Whether it was from watching Mean Girls or from our experience in middle school friend drama, we expect cliques to be terrible, but they really aren’t. Yes, we do find ourselves sticking together in groups and find shelter academically and emotionally in them. During lunch, it’s easy to spot various groups who play sports or do clubs together, or who just happen to click in terms of personality. However, the drama doesn’t happen between the “nerds” and “jocks” or “mean girls,” but rather among members within the same group, because these arguments are the natural and inevitable result of intertwining in so many aspects of life. Honestly, separate cliques don’t really interact menacingly at all, because we realize that issues which really affect us come from those closest to us, so why bother trying to pick meaningless fights with other people? Verdict: Lie.

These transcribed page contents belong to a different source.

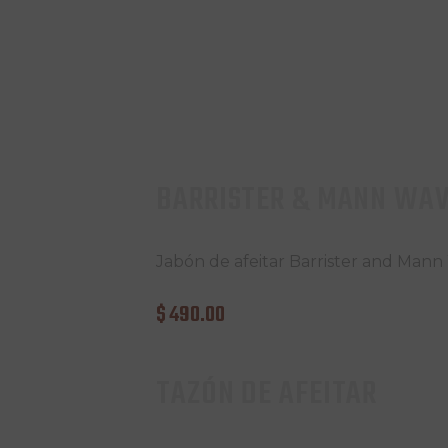
BARRISTER & MANN WA
Jabón de afeitar Barrister and Ma
$
490
.
00
TAZÓN DE AFEITAR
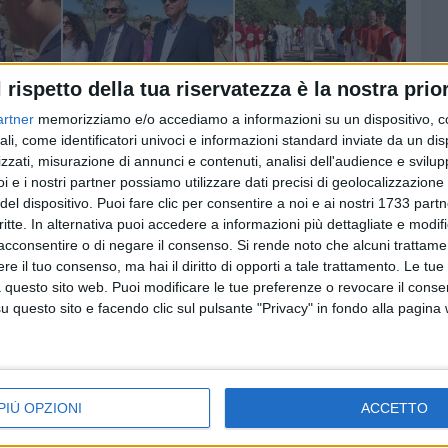
l rispetto della tua riservatezza è la nostra prior
artner
memorizziamo e/o accediamo a informazioni su un dispositivo, c
ali, come identificatori univoci e informazioni standard inviate da un di
zzati, misurazione di annunci e contenuti, analisi dell'audience e svilupp
i e i nostri partner possiamo utilizzare dati precisi di geolocalizzazione 
del dispositivo. Puoi fare clic per consentire a noi e ai nostri 1733 partn
critte. In alternativa puoi accedere a informazioni più dettagliate e modif
acconsentire o di negare il consenso.
Si rende noto che alcuni trattamen
e il tuo consenso, ma hai il diritto di opporti a tale trattamento. Le tue
 questo sito web. Puoi modificare le tue preferenze o revocare il conse
questo sito e facendo clic sul pulsante "Privacy" in fondo alla pagina
PIÙ OPZIONI
ACCETTO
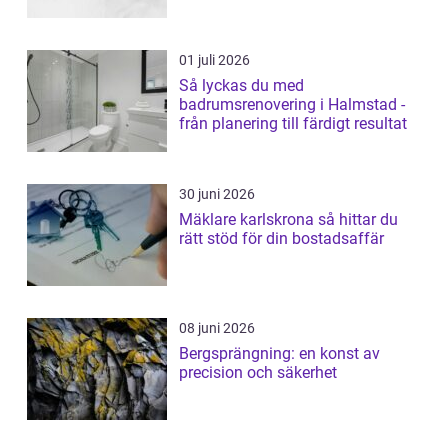
01 juli 2026
Så lyckas du med
badrumsrenovering i Halmstad -
från planering till färdigt resultat
30 juni 2026
Mäklare karlskrona så hittar du
rätt stöd för din bostadsaffär
08 juni 2026
Bergsprängning: en konst av
precision och säkerhet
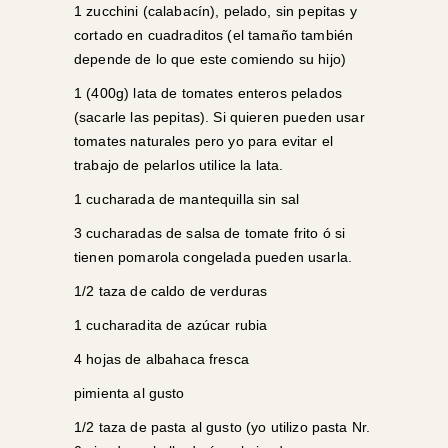
1 zucchini (calabacín), pelado, sin pepitas y
cortado en cuadraditos (el tamaño también
depende de lo que este comiendo su hijo)
1 (400g) lata de tomates enteros pelados
(sacarle las pepitas). Si quieren pueden usar
tomates naturales pero yo para evitar el
trabajo de pelarlos utilice la lata.
1 cucharada de mantequilla sin sal
3 cucharadas de salsa de tomate frito ó si
tienen
pomarola
congelada pueden usarla.
1/2 taza de caldo de verduras
1 cucharadita de azúcar rubia
4 hojas de albahaca fresca
pimienta al gusto
1/2 taza de pasta al gusto (yo utilizo pasta Nr.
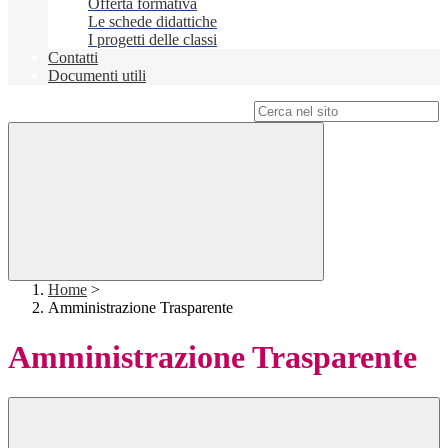
Offerta formativa
Le schede didattiche
I progetti delle classi
Contatti
Documenti utili
Campo di ricerca per le pagine del sito
Home
>
Amministrazione Trasparente
Amministrazione Trasparente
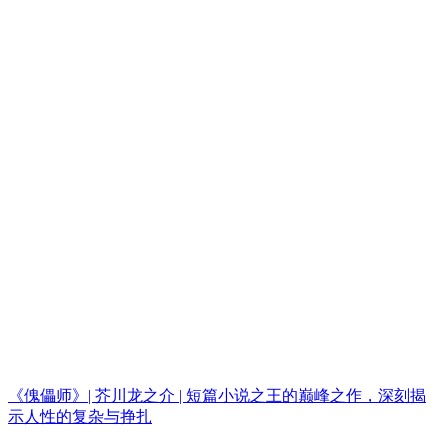
《傀儡师》| 芥川龙之介 | 短篇小说之王的巅峰之作，深刻揭
示人性的复杂与挣扎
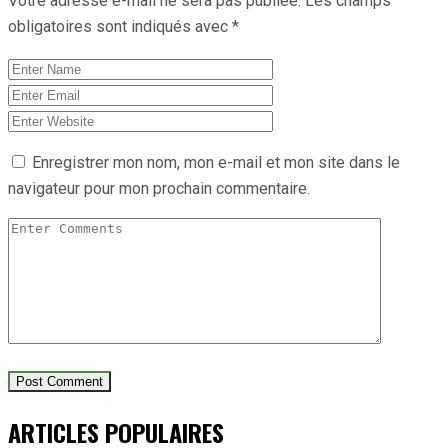
Votre adresse e-mail ne sera pas publiée.
Les champs
obligatoires sont indiqués avec
*
Enregistrer mon nom, mon e-mail et mon site dans le
navigateur pour mon prochain commentaire.
ARTICLES POPULAIRES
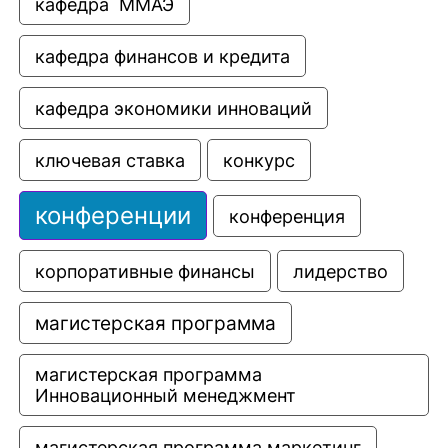
кафедра  ММАЭ
кафедра финансов и кредита
кафедра экономики инноваций
ключевая ставка
конкурс
конференции
конференция
корпоративные финансы
лидерство
магистерская программа
магистерская программа 
Инновационный менеджмент
магистерская программа маркетинг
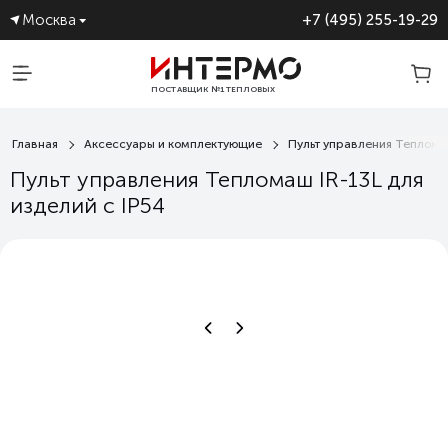
Москва
+7 (495) 255-19-29
ПОСТАВЩИК №1 ТЕПЛОВЫХ
ЗАВЕС
Главная
Аксессуары и комплектующие
Пульт управления Тепломаш
Пульт управления Тепломаш IR-13L для
изделий с IP54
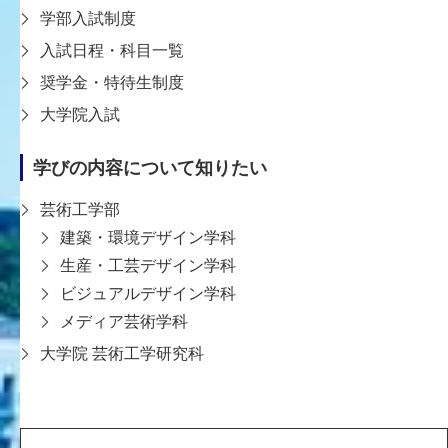
学部入試制度
入試日程・科目一覧
奨学金・特待生制度
教員一覧ページへ戻る
大学院入試
学びの内容について知りたい
芸術工学部
建築・環境デザイン学科
生産・工芸デザイン学科
〒651-2196 神戸市西区学園西町8-1-1
ビジュアルデザイン学科
8-1-1 Gakuennishi-machi,Nishi-ku,Kobe
メディア芸術学科
651-2196 Japan
大学院 芸術工学研究科
TEL:078-794-2112（代表）
FAX:078-794-5027
大学案内
学生支援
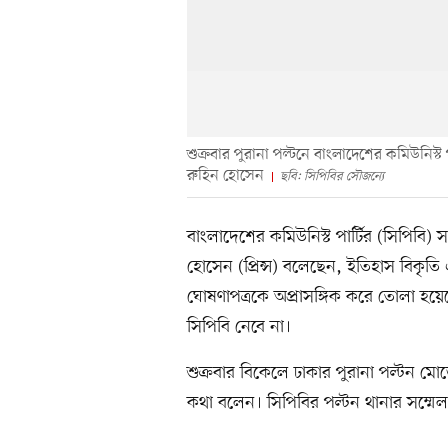
শুক্রবার পুরানা পল্টনে বাংলাদেশের কমিউনিস্ট
রুহিন হোসেন
ছবি: সিপিবির সৌজন্যে
বাংলাদেশের কমিউনিস্ট পার্টির (সিপিবি) 
হোসেন (প্রিন্স) বলেছেন, ইতিহাস বিকৃতি 
ঘোষণাপত্রকে অপ্রাসঙ্গিক করে তোলা হয়ে
সিপিবি নেবে না।
শুক্রবার বিকেলে ঢাকার পুরানা পল্টন মো
কথা বলেন। সিপিবির পল্টন থানার সম্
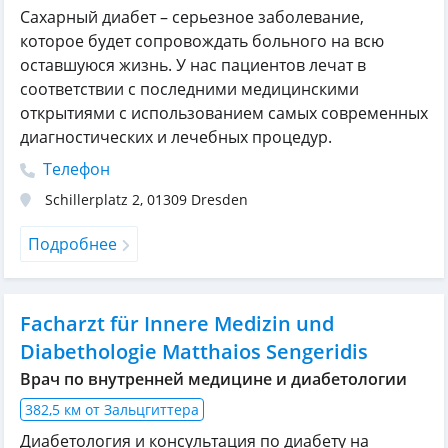
Сахарный диабет – серьезное заболевание,
которое будет сопровождать больного на всю
оставшуюся жизнь. У нас пациентов лечат в
соответствии с последними медицинскими
открытиями с использованием самых современных
диагностических и лечебных процедур.
Телефон
Schillerplatz 2
,
01309
Dresden
Подробнее
Facharzt für Innere Medizin und
Diabethologie Matthaios Sengeridis
Врач по внутренней медицине и диабетологии
382,5 км от Зальцгиттера
Диабетология и консультация по диабету на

  • Teens are moody and depressed.

Not everyone will be officially diagnosed with clinical depression, but it seems like many students have a period of fallout with the ideals that they’ve been raised with since their childhoods. With more exposure to news and philosophies in English classes, we begin to question things like our existence, our faith, our purpose, and humanity. Why do we work so hard for making something of our lives if the universe will one day implode by the laws of physics and none of it will matter? How will we fit in society in a couple years? Will I make it in this big wide world? These questions all hit us with varying degrees of strength, but we just have to trust in the answers we eventually find. It’s no wonder that teens have been stereotyped as sad and angry beings, because we are sad and angry. Verdict: Truth.

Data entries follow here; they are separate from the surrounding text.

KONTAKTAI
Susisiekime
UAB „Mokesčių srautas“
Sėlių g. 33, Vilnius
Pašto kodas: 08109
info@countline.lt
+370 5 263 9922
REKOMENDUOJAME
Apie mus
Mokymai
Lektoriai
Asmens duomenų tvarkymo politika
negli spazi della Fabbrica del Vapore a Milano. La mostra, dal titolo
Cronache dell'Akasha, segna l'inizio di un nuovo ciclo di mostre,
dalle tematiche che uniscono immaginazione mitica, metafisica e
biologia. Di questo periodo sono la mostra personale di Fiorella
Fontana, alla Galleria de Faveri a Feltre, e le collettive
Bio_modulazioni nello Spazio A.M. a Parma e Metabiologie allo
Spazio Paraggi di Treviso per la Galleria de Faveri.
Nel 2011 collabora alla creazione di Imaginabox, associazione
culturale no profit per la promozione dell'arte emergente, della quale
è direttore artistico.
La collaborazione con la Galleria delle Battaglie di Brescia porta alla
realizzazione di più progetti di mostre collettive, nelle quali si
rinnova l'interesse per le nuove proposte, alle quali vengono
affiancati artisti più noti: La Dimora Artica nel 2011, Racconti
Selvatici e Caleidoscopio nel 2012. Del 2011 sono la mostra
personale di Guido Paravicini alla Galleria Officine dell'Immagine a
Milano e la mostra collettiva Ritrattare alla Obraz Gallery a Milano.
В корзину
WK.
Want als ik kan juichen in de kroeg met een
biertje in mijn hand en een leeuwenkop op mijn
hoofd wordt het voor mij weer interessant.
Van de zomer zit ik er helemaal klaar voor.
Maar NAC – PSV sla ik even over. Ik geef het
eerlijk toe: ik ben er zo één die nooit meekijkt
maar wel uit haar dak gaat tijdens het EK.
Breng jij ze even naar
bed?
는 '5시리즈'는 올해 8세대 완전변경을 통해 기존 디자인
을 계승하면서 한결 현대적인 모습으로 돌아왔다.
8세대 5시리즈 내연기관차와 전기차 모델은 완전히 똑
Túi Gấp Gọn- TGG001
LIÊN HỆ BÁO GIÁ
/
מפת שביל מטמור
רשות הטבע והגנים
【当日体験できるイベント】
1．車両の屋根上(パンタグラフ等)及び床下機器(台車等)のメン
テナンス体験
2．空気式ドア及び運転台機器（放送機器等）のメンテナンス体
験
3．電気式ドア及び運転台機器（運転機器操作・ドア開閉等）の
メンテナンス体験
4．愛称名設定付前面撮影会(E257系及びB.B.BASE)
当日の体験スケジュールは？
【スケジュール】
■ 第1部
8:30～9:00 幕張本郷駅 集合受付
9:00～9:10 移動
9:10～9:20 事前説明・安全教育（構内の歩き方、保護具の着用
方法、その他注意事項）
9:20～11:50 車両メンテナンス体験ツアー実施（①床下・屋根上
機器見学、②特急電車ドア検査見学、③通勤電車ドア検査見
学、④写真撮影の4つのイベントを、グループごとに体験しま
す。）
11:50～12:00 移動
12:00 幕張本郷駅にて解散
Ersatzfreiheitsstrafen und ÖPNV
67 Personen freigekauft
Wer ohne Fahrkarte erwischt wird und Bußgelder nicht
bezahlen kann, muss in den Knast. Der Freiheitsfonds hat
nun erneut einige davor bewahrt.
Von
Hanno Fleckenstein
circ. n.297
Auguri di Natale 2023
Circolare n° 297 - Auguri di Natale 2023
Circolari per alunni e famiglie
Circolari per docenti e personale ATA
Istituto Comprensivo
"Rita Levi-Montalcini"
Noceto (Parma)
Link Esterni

  • Lockers are your sentimental lifelines.

If you’ve watched clips from any Disney Channel show, you’ve seen the half-a-body-tall lockers painted a glossy color that stretch on either side of pristine hallways, in which the students decorate the insides with mirrors and posters, and would stow textbooks away so they can stroll to the next class in style. The little brown, dusty, cubic foot space that we call our lockers, then, was quite a surprise during freshman year orientation. At first, I really did try to use my locker, changing textbooks during breaks and storing sports bags in there, but after sophomore year it now exists as an often forgotten storage space. Small, far from class, and too dirty with outdoor dust to be trusted with valuables, lockers here in California just are not used that much. Verdict: Lie.  

  • I.B. courses make it hard to take APs and SAT subject tests.

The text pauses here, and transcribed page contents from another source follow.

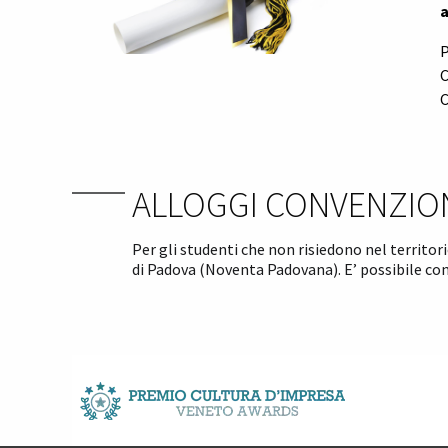
a
P
C
C
ALLOGGI CONVENZIO
Per gli studenti che non risiedono nel territor
di Padova (Noventa Padovana). E’ possibile con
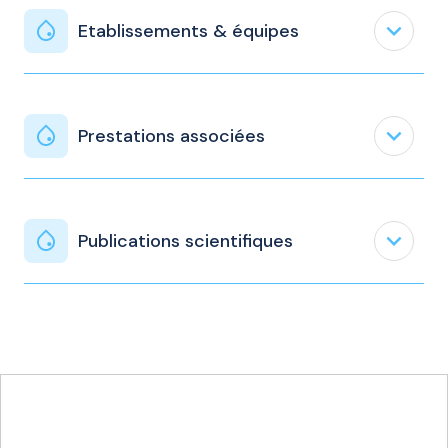
expand_less
Etablissements & équipes
expand_less
Prestations associées
expand_less
Publications scientifiques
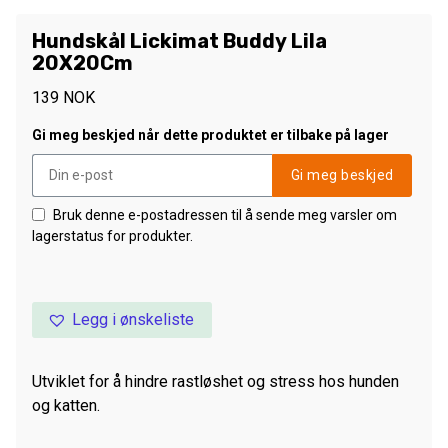
Hundskål Lickimat Buddy Lila
20X20Cm
139
NOK
Gi meg beskjed når dette produktet er tilbake på lager
Gi meg beskjed
Bruk denne e-postadressen til å sende meg varsler om
lagerstatus for produkter.
Legg i ønskeliste
Utviklet for å hindre rastløshet og stress hos hunden
og katten.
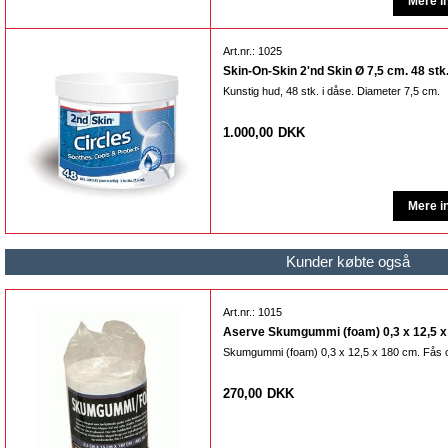
Art.nr.: 1025
Skin-On-Skin 2'nd Skin Ø 7,5 cm. 48 stk.
Kunstig hud, 48 stk. i dåse. Diameter 7,5 cm.
1.000,00
DKK
Kunder købte også
Art.nr.: 1015
Aserve Skumgummi (foam) 0,3 x 12,5 x 
Skumgummi (foam) 0,3 x 12,5 x 180 cm. Fås og
270,00
DKK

For the academic freaks out there, I must sadly inform you that this is true. Not only are College Board and International Baccalaureate standards different, but the highest level of I.B. courses in science, math, English and history are only allowed to be taken during senior year, which makes it difficult to take AP and SAT tests: a lot of self-studying is required if you want to take them before senior year. While it might seem like this will put you in a disadvantaged position in college admissions, you need to remember that you’re not made entirely out of tests and grades, but also personality. Besides, I.B. offers a lot of insight into worldly topics and provides experience in working on long term projects that courses in colleges often demand. Verdict: Truth.